Aim To determine the mechanism by which fat mass and the obesity-associated protein (FTO)-regulated circNFATC3/miR-23b-3p axis influence RAI14-mediated gastric cancer (GC) progression. Methods Retinoic acid-induced protein 14 (RAI14), adenosine 5′-monophosphate-activated protein kinase (AMPK), mTOR (mTOR), sterol regulatory element-binding protein 1 (SREBP1), ATP citrate lyase (ACLY), fatty acid synthase (FASN), and miR-23b-3p expression was assessed via quantitative real-time polymerase chain reaction and/or western blotting. Cell viability, proliferative and migratory were determined via MTT, colony formation, and Transwell assays. Tumor growth was monitored in vivo via a xenograft model, and protein expression was evaluated viaimmunohistochemical staining. RNA immunoprecipitation (RIP) and methylated RNA immunoprecipitation (MeRIP) assays were performed to examine the direct interaction between FTO and circNFATC3 and to assess the m6A modification level of circNFATC3. N6-methyladenosine (m6A)-regulated genes targeted by circNFATC3 were predicted via the miRanda algorithm. Results RAI14 overexpression decreased miR-23b-3p and AMPK expression but increased mTOR, SREBP1, ACLY, and FASN expression in GC cells. AMPK, mTOR, and SREBP1 modulation affects GC cell growth and invasiveness. circNFATC3 overexpression facilitated tumor growth in vivo, accompanied by elevated RAI14, FTO, mTOR, SREBP1, ACLY, FASN, and Ki67 expression and decreased AMPK expression. circNFATC3 depletion inhibited tumor growth.

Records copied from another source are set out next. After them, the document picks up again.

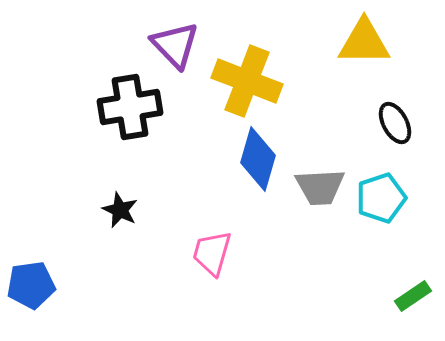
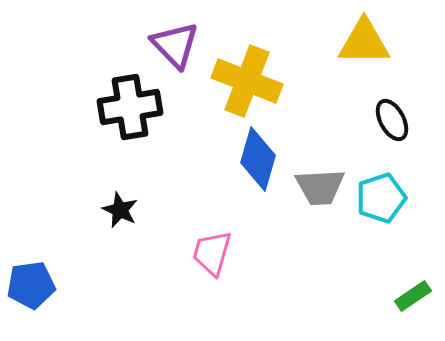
black ellipse: moved 3 px left, 3 px up
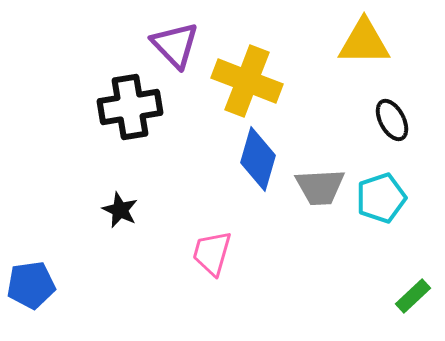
green rectangle: rotated 9 degrees counterclockwise
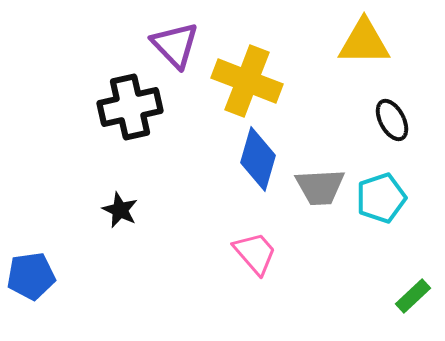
black cross: rotated 4 degrees counterclockwise
pink trapezoid: moved 43 px right; rotated 123 degrees clockwise
blue pentagon: moved 9 px up
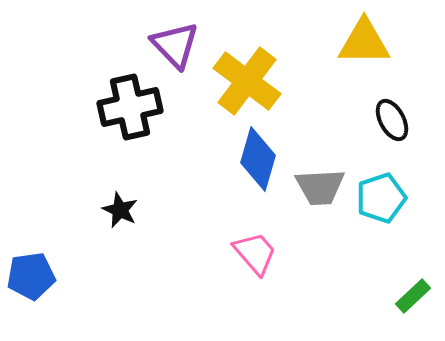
yellow cross: rotated 16 degrees clockwise
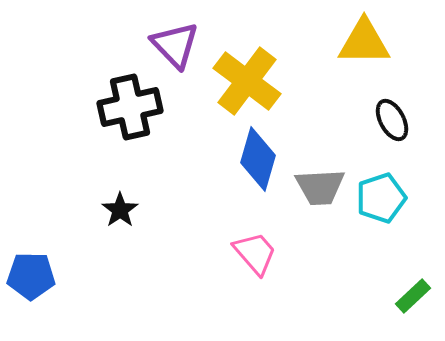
black star: rotated 12 degrees clockwise
blue pentagon: rotated 9 degrees clockwise
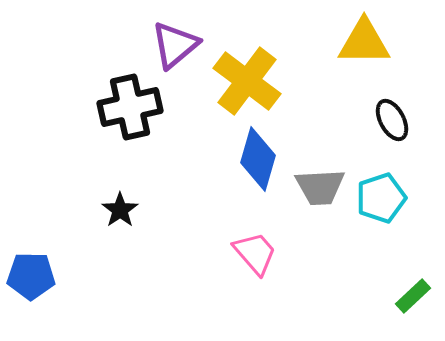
purple triangle: rotated 34 degrees clockwise
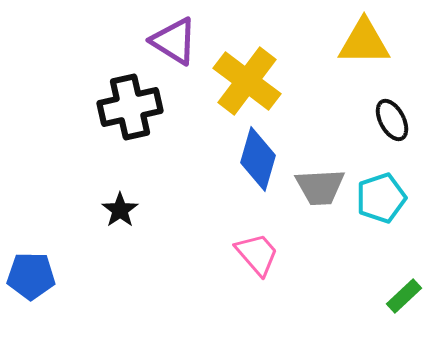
purple triangle: moved 1 px left, 4 px up; rotated 48 degrees counterclockwise
pink trapezoid: moved 2 px right, 1 px down
green rectangle: moved 9 px left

RIP assays confirmed the direct binding of FTO protein to circNFATC3 RNA. MeRIP assays demonstrated that FTO overexpression/knowdown decreased/increased m6A modification on circNFATC3. FTO overexpression/depletion increased/decreased circNFATC3 expression and decreased/increased miR-23b-3p expression. FTO enhances GC cell proliferation and invasion by influencing circNFATC3 expression. Analysis of human GC tissues revealed lower AMPK expression than that in adjacent normal tissues. Conclusion Lipid synthesis and metabolic reprogramming play critical roles in energy metabolism, growth, and proliferation in GC. FTO directly binds to circNFATC3 and regulates the circNFATC3/miR-23b-3p/RAI14 axis during GC progression through an m6A-dependent mechanism.